Investment in productive physical assets is essential for economic growth. It allows the creation of jobs, the consumption of society, the trade with the exterior of goods and services as the effect of the internationalization of the economy. It requires technological absorption to produce more and better.
In Mexico, the investment has remained at low levels. 50 years ago it represented 21% of the national GDP. That level continued to prevail for many years until in 2024 it reached 24% of GDP. From that time to today, a change in the structure of its composition occurred. Now 90% is private investment and 10% public investment.
The low level of investment of the country explains low economic growth. In the past three decades it has been between 2 and 2.5% as an annual average.
In the business sector there are now opinions such as Carlos Slim, which estimates that if the investment was 30% of GDP, the Mexican economy could grow to 6% per year.

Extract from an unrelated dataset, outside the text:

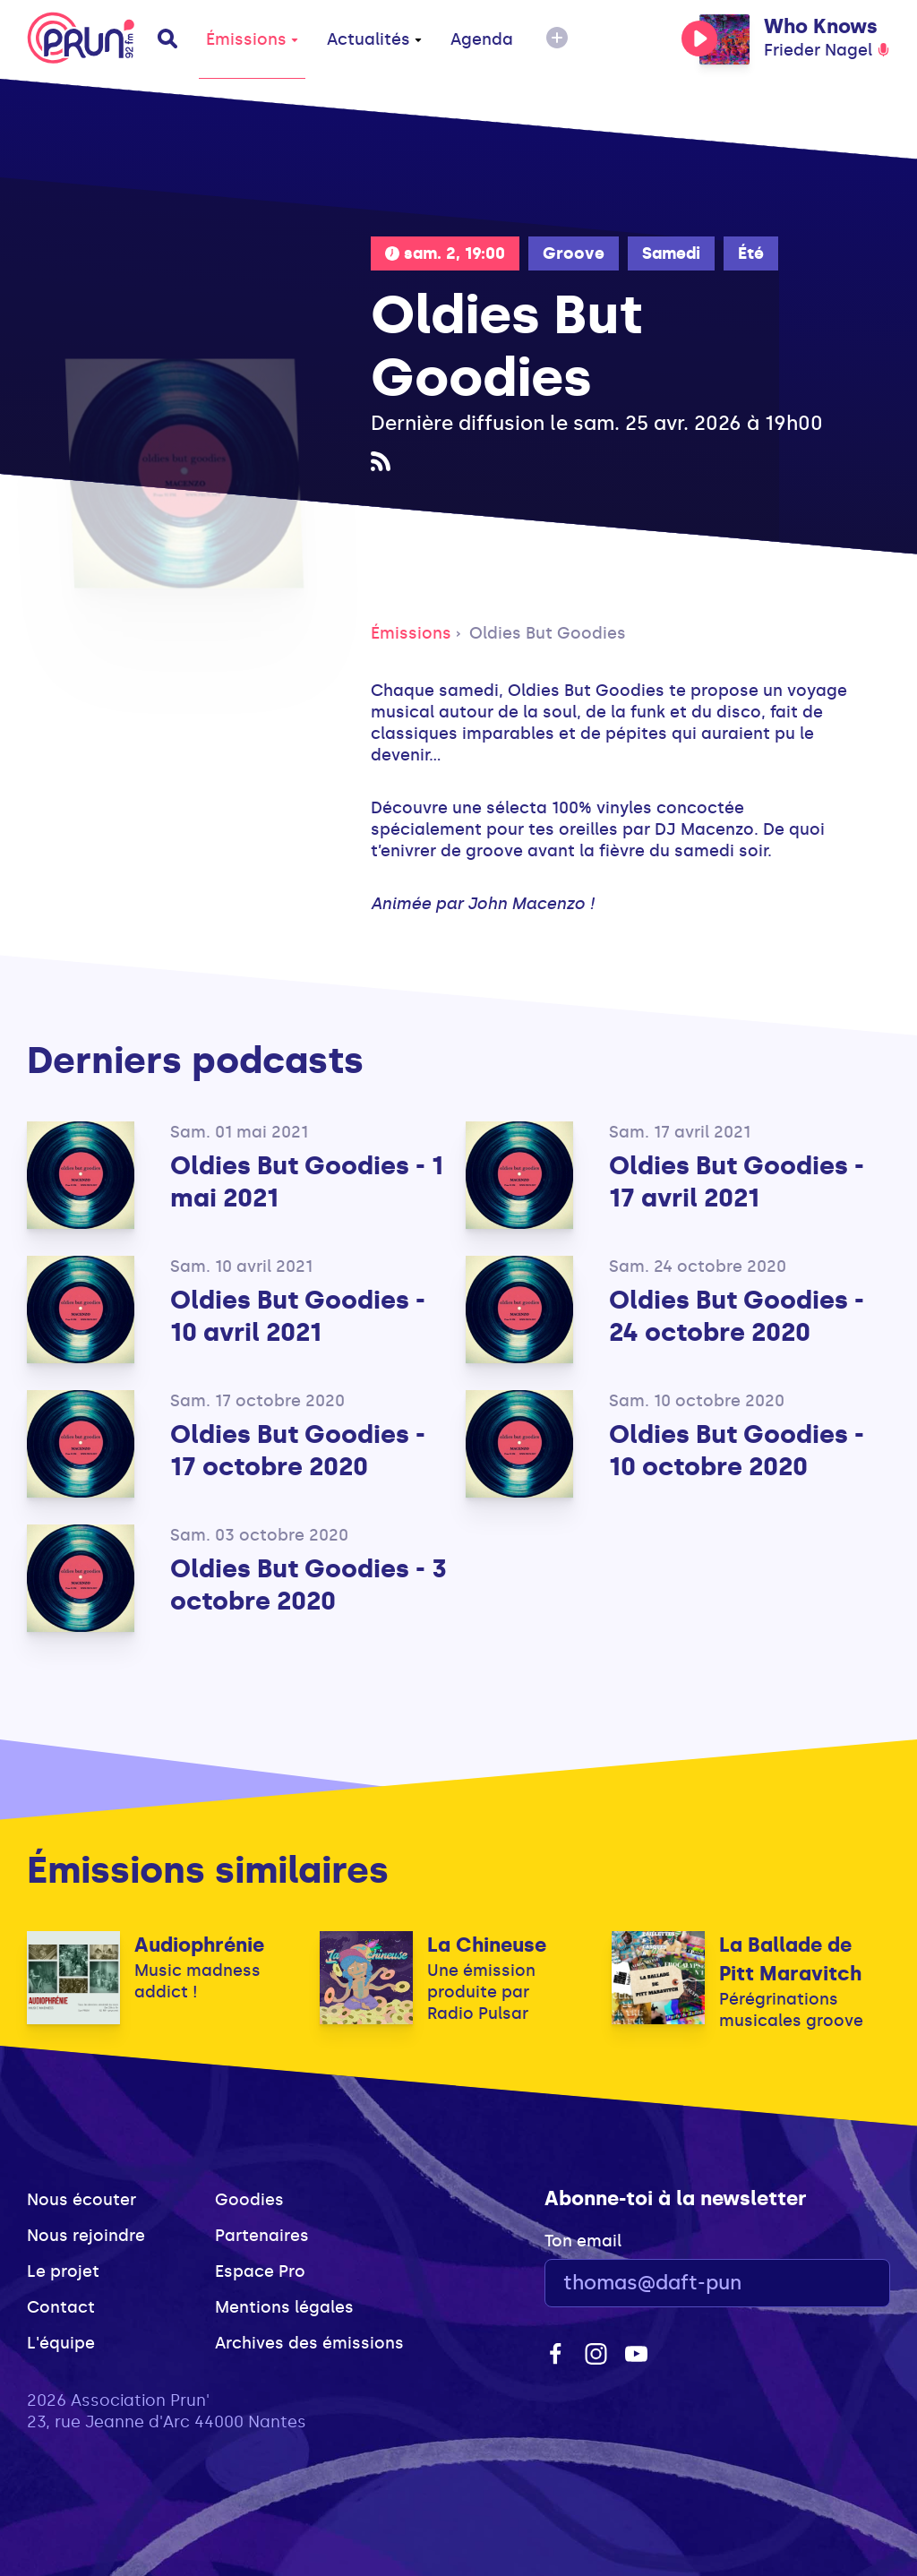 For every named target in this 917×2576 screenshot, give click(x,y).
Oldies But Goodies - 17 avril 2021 (736, 1182)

The international experience of countries that have high economic growth is due to their growing levels of public and private investment. This is the case of China, which has invested in fixed assets 42%of its GDP, or India, with 50%, and South Korea, with 60%.

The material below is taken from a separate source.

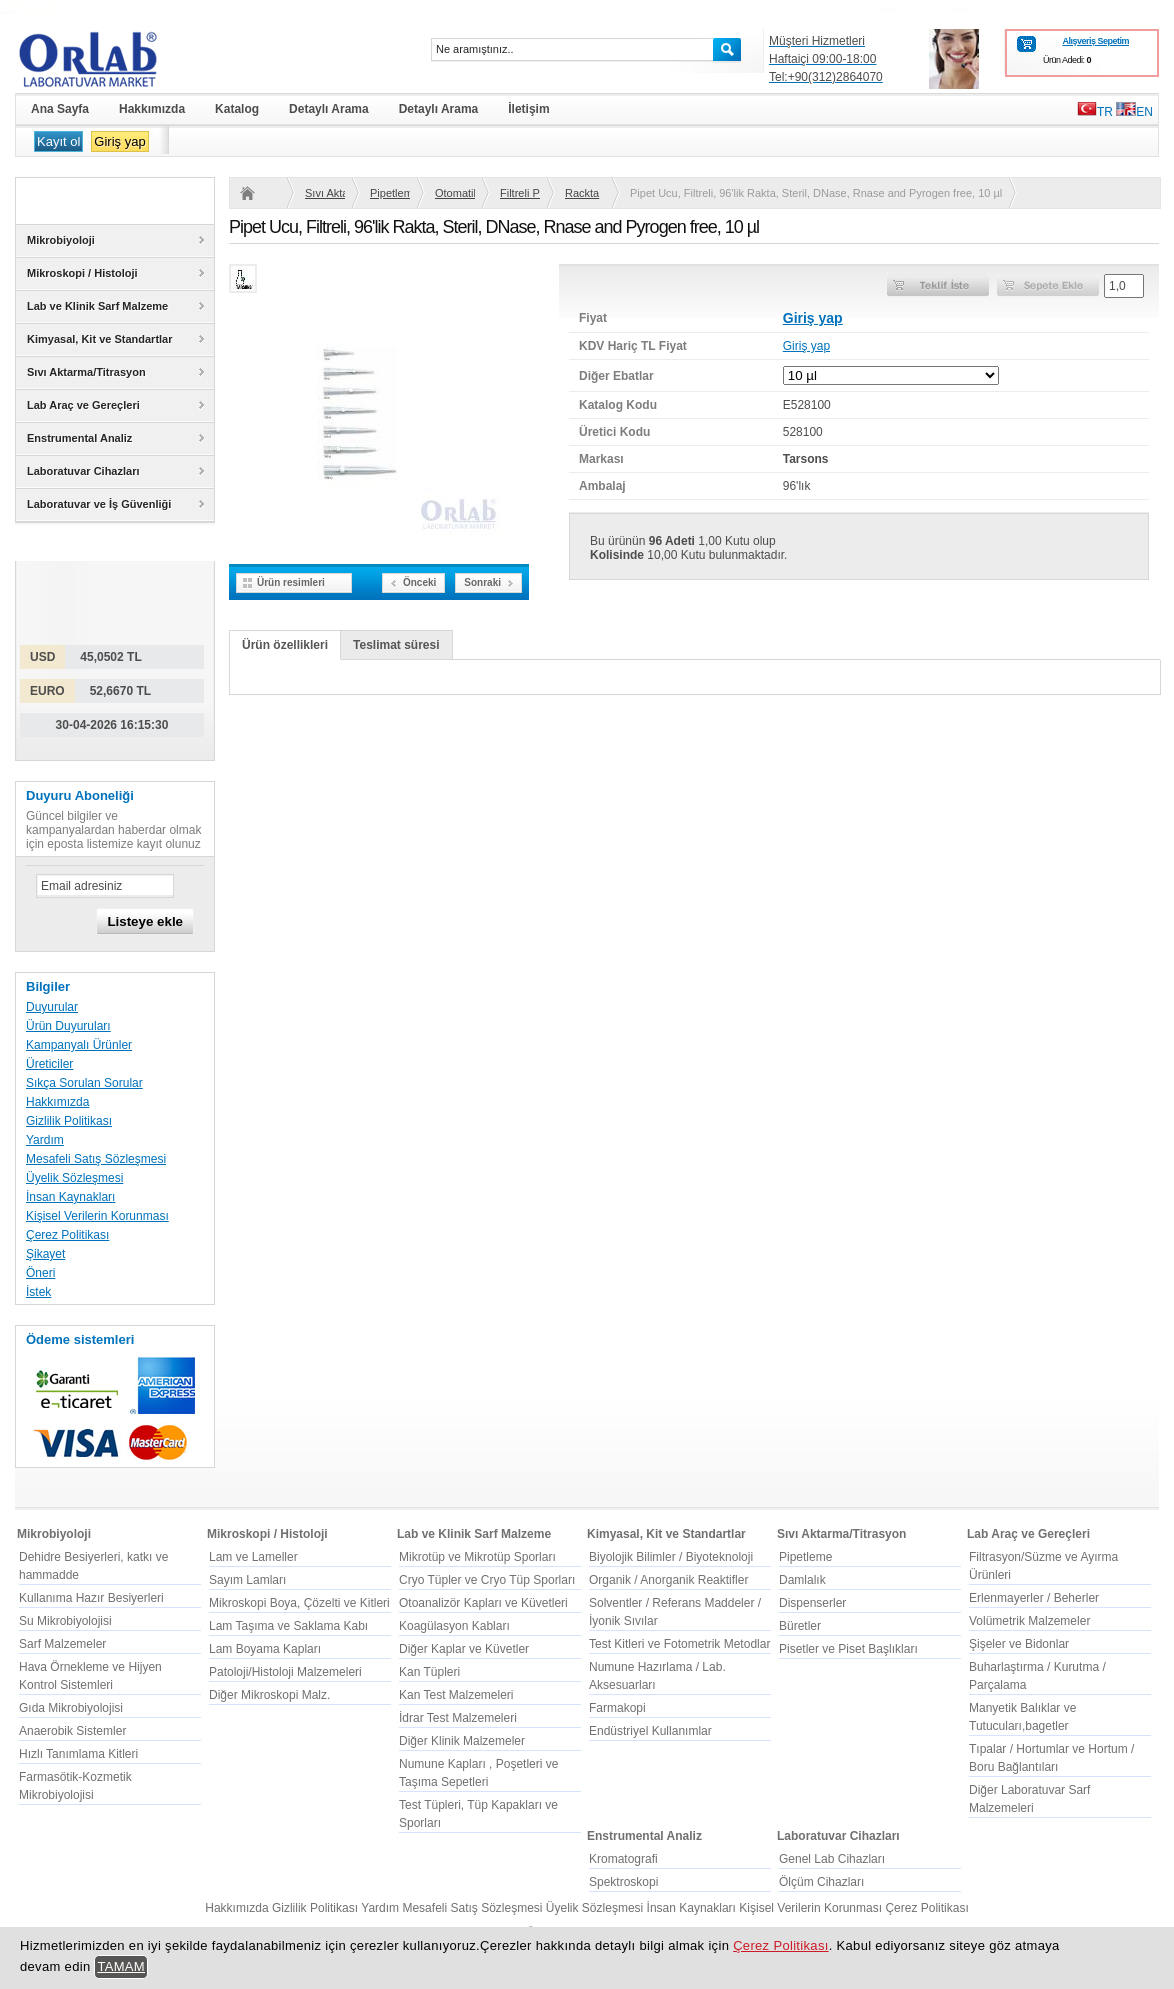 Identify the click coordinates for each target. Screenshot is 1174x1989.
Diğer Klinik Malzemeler (462, 1741)
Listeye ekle (145, 921)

The Government of Mexico has recognized the importance of promoting investment. It has a portfolio of probable investments of 277 billion dollars in 2,000 projects. Infrastructure and energy works highlight.

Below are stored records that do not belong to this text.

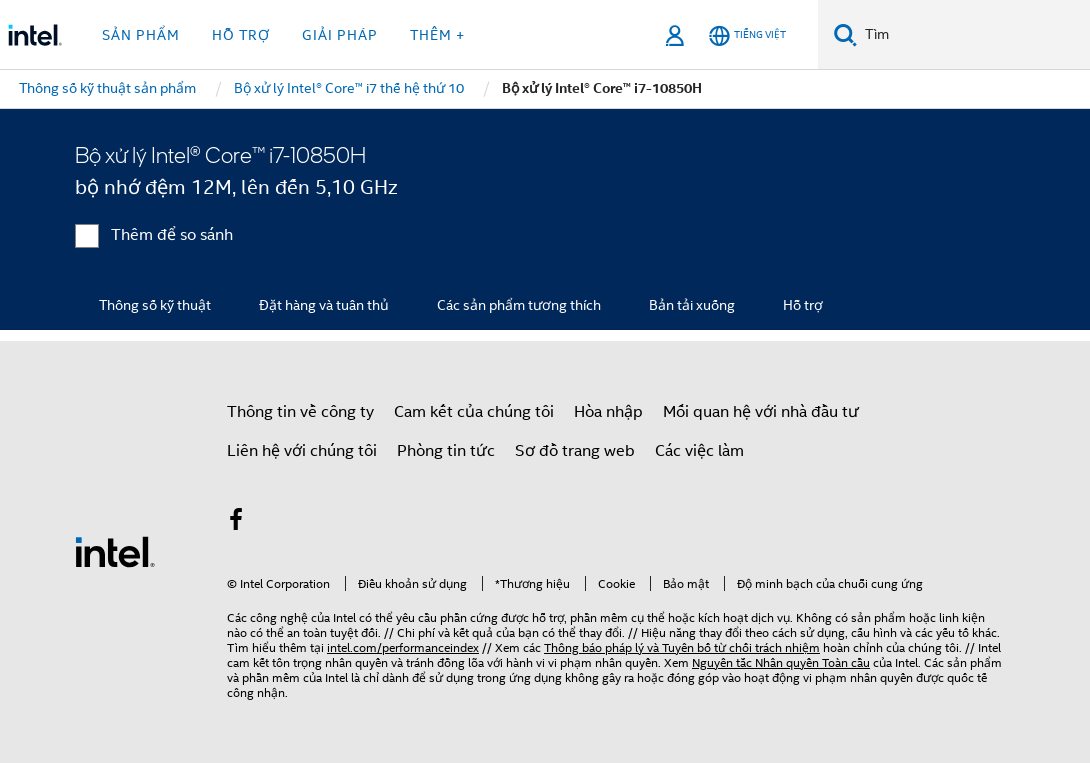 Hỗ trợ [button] (241, 35)
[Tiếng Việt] (747, 35)
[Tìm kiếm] (845, 34)
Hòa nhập (608, 412)
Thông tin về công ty (300, 412)
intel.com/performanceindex (403, 647)
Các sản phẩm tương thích (519, 305)
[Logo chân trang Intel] (115, 551)
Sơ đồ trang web (575, 451)
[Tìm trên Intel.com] (973, 35)
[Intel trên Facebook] (236, 523)
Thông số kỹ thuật (155, 305)
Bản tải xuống (692, 305)
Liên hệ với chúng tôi (302, 451)
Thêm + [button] (437, 35)
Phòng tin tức (446, 451)
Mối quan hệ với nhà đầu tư (761, 412)
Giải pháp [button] (340, 35)
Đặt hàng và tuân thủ (324, 305)
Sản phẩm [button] (141, 35)
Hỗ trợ (803, 305)
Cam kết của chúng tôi (474, 412)
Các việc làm (699, 451) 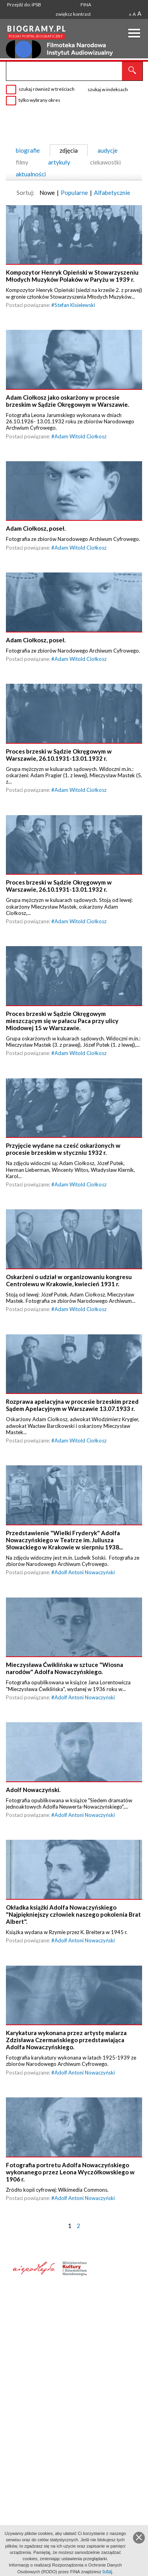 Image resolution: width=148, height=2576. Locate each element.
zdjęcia (69, 150)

These projects are in the context of industrial relocation that is being operated in the world and that consists of the departure of China from transnational companies. There is a potential of 500,000 million dollars. Of these, the United States already absorbed 200,000 million dollars through its Select USA program, and Vietnam, 80,000 million dollars.
In North America, investments and trade have the U-MEC umbrella, whose essence is not to collect tariffs. However, Trump is going to a combination of distorting decisions: tariffs, migration, security.
Before the initial decision to apply export tariffs of Mexico and Canada, a group of 47 North American legislators set out to reverse it. The president of Mexico achieved the temporary suspension of these tariffs and carry out a joint work to solve problems.
Given the danger of a commercial war, the European Commission warned: “Tariffs generate unnecessary economic disorders and cause inflation. They are harmful to all parties. ” The president of France also declared: “If they attack us in commercial terms, Europe, as a power, will have to defend themselves.”
For Mexico, its exports represent 40% of their GDP and, in 85%, are destined for the United States.
During Trump’s first government, he threatened to apply tariffs to Mexico and was the negotiation of “stay in Mexico” that stopped the protectionist intentions. Trump goes to forms that exude excess, are unilateral and antidiplomatic.